*WHAT YOU NEED TO DO*: Output exactly the lines below from the one containing "онкологии и" to the last line, both included. Omit pictures.
--- START ---
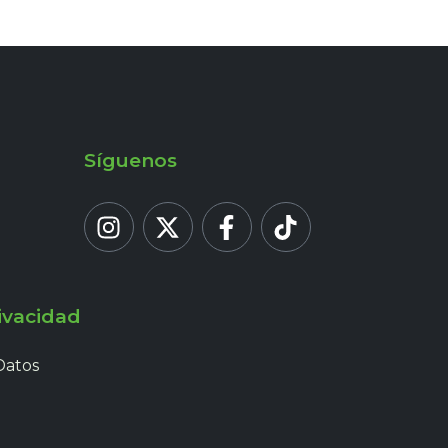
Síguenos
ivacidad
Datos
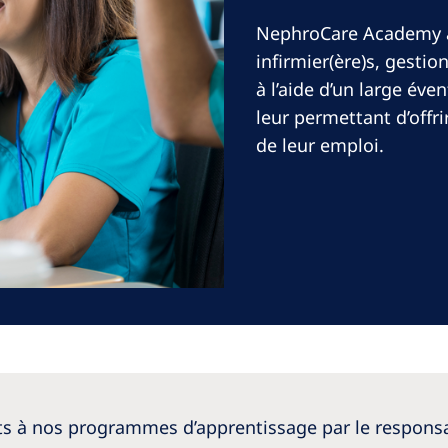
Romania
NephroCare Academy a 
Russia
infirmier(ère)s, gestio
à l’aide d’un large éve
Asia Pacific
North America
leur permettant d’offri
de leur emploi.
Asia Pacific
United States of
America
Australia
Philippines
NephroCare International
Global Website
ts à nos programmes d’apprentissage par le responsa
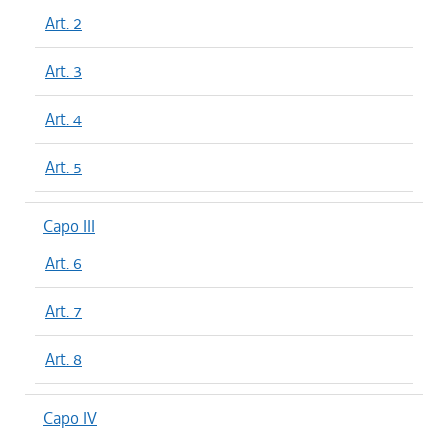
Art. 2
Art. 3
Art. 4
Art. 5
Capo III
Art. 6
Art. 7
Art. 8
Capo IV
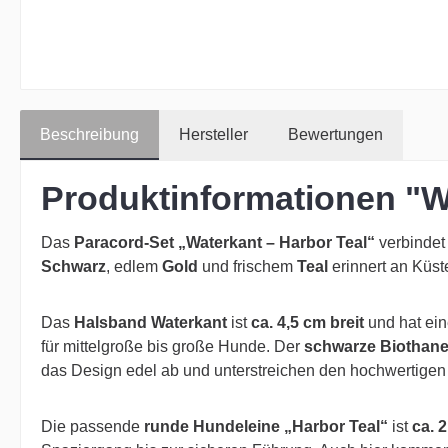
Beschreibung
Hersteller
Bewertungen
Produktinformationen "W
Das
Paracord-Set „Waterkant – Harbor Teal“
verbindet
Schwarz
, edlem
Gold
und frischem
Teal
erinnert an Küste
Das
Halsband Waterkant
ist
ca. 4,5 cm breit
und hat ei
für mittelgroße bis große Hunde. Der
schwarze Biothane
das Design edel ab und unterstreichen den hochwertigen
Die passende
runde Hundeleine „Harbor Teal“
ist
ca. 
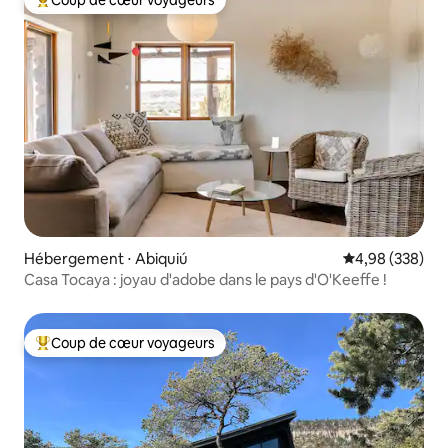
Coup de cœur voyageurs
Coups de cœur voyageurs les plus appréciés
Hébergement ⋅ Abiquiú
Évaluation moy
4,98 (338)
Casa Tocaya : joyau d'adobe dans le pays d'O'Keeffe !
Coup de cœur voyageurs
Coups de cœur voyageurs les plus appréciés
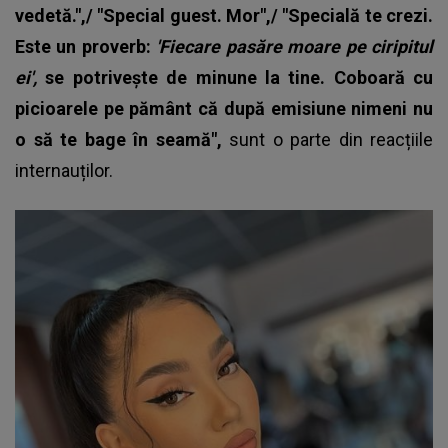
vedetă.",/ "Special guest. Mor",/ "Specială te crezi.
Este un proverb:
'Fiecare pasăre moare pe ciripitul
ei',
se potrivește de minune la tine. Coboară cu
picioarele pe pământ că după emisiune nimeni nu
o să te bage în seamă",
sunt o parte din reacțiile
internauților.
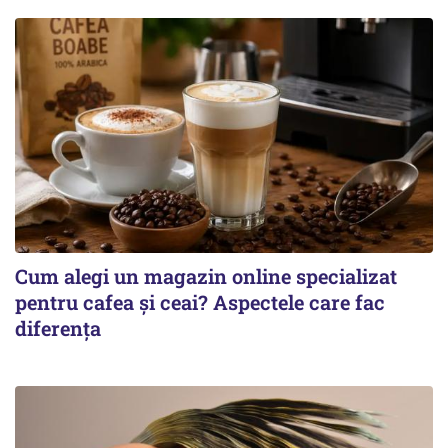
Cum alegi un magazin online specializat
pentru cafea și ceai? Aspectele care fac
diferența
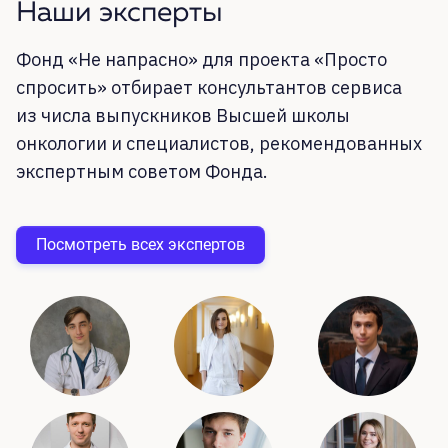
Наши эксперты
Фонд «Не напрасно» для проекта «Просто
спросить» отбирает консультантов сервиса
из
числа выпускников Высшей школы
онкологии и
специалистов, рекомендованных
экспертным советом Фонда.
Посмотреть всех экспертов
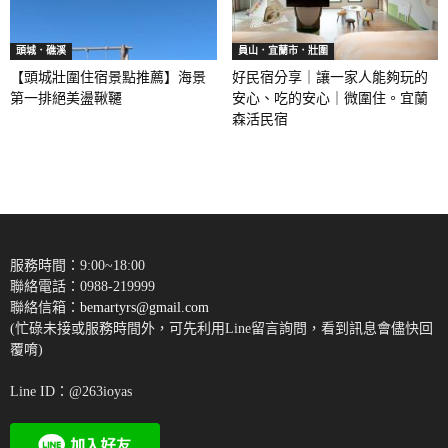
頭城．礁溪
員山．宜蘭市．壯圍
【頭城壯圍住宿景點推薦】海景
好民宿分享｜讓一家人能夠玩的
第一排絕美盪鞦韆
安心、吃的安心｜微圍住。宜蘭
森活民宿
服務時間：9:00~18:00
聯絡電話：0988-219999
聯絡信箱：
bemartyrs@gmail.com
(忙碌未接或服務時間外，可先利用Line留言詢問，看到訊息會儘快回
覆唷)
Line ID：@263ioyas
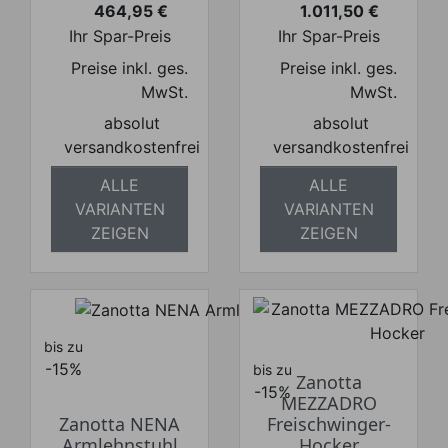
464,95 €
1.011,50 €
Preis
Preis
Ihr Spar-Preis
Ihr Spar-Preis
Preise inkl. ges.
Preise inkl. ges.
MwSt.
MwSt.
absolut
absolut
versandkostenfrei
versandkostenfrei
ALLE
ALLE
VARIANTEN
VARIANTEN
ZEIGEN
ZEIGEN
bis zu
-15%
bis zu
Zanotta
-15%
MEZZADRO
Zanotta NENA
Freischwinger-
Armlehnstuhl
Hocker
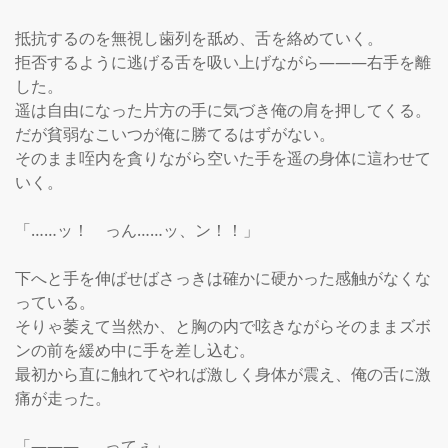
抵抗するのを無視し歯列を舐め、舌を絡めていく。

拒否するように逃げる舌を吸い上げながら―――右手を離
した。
--- END ---
*YOUR RESPONSE*:
онкологии и
специалистов, рекомендованных
экспертным советом Фонда.
Посмотреть всех экспертов
頭城．礁溪
員山．宜蘭市．壯圍
【頭城壯圍住宿景點推薦】海景
好民宿分享｜讓一家人能夠玩的
第一排絕美盪鞦韆
安心、吃的安心｜微圍住。宜蘭
森活民宿
服務時間：9:00~18:00
聯絡電話：0988-219999
聯絡信箱：
bemartyrs@gmail.com
(忙碌未接或服務時間外，可先利用Line留言詢問，看到訊息會儘快回
覆唷)
Line ID：@263ioyas
464,95 €
1.011,50 €
Preis
Preis
Ihr Spar-Preis
Ihr Spar-Preis
Preise inkl. ges.
Preise inkl. ges.
MwSt.
MwSt.
absolut
absolut
versandkostenfrei
versandkostenfrei
ALLE
ALLE
VARIANTEN
VARIANTEN
ZEIGEN
ZEIGEN
bis zu
-15%
bis zu
Zanotta
-15%
MEZZADRO
Zanotta NENA
Freischwinger-
Armlehnstuhl
Hocker
抵抗するのを無視し歯列を舐め、舌を絡めていく。

拒否するように逃げる舌を吸い上げながら―――右手を離
した。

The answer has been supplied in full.